Мне казалось, что мы снова стали детьми и исследуем чей-то заброшенный дом. Я готова была обежать его кругом, чтобы забраться с черного входа, но Джереми взял свой кейс с заднего сиденья и уверенной походкой направился к парадной двери. В руках у него был ключ. Только тут я поняла, что приятель моего детства на самом деле новый владелец виллы. Он почтительно вытер ноги о коврик у двери и только затем вошел. Наверное, Джереми это заслужил, решила я. Это достойная награда за то, что он защищает интересы семьи столько лет.
– Заходи, смотри, – сказал он мне, забавляясь. Я вошла следом за ним. – Осторожнее, электричество не включено, – предупредил он, и мы вошли во тьму дома.
Неожиданно у Джереми из руки вырвался луч света.
– Ты захватил лампу! – воскликнула я, с уважением глядя на гладкий, компактный прибор в его руках.
– Фонарик, – поправил он. – Ты никогда не научишься говорить на нормальном английском?
Свет фонарика выхватил из тьмы маленький круглый холл, от которого по бокам вверх шли две лестницы. Из приоткрытой двери гостиной, что располагалась прямо между лестницами, лился свет. Туда нас потянуло в первую очередь. Джереми вошел первым, но не успели мы сделать и нескольких шагов, как остановились.
Все выглядело так, словно комната была набита призраками и они нас ждали. Но только потом я поняла, что это мебель, бережно укрытая белыми чехлами, защищающими от пыли. Под потолком, должно быть, висела люстра, потому что там было белое облако. Джереми стал подходить и сдергивать чехлы один за другим, чтобы увидеть здесь диван, там стол. Я почти сразу опознавала вещи, мой глаз был наметан в бесконечных антикварных магазинах, и я заносила их на лист бумаги.
– Это русские напольные часы, начало двадцатого века. Этот сундук из красного дерева с ящиками итальянский, конца девятнадцатого века. Диван времен французской империи. А за такой секретер можно и жизнь отдать. Русский, возможно, шведский. Да, Ролло упакован что надо.
– Приятно работать с таким профессионалом, как ты. Все становится проще, – расщедрился на комплименты Джереми.
Он сказал, что передаст мои записи своей ассистентке, Северин, которая будет делать окончательное заключение по французскому завещанию.

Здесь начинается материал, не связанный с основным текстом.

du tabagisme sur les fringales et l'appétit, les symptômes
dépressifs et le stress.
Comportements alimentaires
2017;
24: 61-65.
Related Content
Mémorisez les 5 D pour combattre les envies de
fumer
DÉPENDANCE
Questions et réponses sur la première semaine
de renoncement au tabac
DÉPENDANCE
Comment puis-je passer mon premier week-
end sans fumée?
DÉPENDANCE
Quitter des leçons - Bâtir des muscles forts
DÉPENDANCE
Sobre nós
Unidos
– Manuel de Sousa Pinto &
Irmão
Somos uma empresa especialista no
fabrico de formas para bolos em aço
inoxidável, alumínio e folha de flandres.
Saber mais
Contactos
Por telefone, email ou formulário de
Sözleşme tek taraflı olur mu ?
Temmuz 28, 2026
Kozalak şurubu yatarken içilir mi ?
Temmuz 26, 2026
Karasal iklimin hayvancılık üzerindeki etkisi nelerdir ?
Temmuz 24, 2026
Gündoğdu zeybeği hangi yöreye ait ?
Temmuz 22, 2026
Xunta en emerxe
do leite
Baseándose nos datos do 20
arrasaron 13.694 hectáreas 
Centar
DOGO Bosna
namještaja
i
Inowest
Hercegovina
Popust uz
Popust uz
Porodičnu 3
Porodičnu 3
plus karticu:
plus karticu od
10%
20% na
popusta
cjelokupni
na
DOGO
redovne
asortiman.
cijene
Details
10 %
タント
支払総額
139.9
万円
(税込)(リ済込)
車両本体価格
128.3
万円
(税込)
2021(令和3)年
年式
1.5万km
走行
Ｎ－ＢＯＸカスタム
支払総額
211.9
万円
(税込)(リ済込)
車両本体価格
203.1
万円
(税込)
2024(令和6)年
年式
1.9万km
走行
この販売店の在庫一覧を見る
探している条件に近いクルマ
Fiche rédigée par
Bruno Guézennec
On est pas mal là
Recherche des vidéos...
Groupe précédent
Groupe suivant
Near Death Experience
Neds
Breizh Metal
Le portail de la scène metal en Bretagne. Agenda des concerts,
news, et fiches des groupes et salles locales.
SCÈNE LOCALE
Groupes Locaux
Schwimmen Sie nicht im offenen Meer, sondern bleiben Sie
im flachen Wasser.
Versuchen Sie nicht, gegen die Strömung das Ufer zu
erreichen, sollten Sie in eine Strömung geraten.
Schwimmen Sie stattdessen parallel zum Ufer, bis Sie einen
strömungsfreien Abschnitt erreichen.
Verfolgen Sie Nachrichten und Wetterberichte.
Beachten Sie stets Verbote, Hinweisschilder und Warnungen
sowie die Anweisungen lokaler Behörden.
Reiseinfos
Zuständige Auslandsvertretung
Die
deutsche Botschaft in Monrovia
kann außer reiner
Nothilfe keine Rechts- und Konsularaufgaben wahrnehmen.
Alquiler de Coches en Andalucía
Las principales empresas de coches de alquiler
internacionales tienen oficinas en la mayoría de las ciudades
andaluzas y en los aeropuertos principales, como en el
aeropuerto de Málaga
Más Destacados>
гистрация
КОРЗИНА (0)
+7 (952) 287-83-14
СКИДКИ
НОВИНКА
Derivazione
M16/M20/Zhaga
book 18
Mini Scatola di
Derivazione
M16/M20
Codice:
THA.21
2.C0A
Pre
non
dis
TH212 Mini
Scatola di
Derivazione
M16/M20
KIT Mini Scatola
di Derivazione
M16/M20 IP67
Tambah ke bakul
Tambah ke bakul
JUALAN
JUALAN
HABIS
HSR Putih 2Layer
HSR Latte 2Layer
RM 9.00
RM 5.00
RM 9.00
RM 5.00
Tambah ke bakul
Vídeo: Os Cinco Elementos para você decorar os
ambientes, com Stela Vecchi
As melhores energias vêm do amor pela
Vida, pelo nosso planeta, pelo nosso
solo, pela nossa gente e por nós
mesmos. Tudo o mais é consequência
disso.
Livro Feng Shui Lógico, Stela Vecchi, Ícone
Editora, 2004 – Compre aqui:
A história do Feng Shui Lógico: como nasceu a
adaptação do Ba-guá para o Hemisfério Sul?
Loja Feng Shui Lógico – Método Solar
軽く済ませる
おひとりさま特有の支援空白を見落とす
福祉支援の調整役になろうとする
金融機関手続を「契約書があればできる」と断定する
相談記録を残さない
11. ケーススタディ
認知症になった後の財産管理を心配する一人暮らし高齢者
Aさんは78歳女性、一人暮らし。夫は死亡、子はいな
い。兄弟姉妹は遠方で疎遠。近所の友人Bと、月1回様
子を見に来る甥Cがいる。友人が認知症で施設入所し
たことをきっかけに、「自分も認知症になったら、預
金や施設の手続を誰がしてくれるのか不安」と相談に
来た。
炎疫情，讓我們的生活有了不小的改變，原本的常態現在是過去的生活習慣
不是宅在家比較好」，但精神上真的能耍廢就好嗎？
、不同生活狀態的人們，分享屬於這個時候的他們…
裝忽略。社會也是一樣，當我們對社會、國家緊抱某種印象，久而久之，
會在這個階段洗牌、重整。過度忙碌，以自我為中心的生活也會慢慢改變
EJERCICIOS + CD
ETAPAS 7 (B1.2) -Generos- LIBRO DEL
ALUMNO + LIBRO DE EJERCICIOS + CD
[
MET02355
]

– Пусть Ролло забирает эту мебель, – бросил он. – Она слишком громоздкая и угнетающая. Если бы мне пришлось смотреть на все эти вещи с утра до вечера, я бы сошел с ума.
– А сам ты что предпочитаешь? Функционализм? – поддразнила я.
– Функционализм в самый раз, – сказал Джереми.
Я указала на восьмигранные дверные ручки и камин, обложенный голубым кафелем.
– Это тебе тоже должно понравиться, – сказала я и сдернула чехол с обольстительно черного фортепьяно. Я заметила его по выставляющимся педалям.
Джереми нажал на несколько клавиш, наигрывая мелодию песни «Вечер после трудного дня», но она прозвучала ужасно, фортепьяно было расстроено.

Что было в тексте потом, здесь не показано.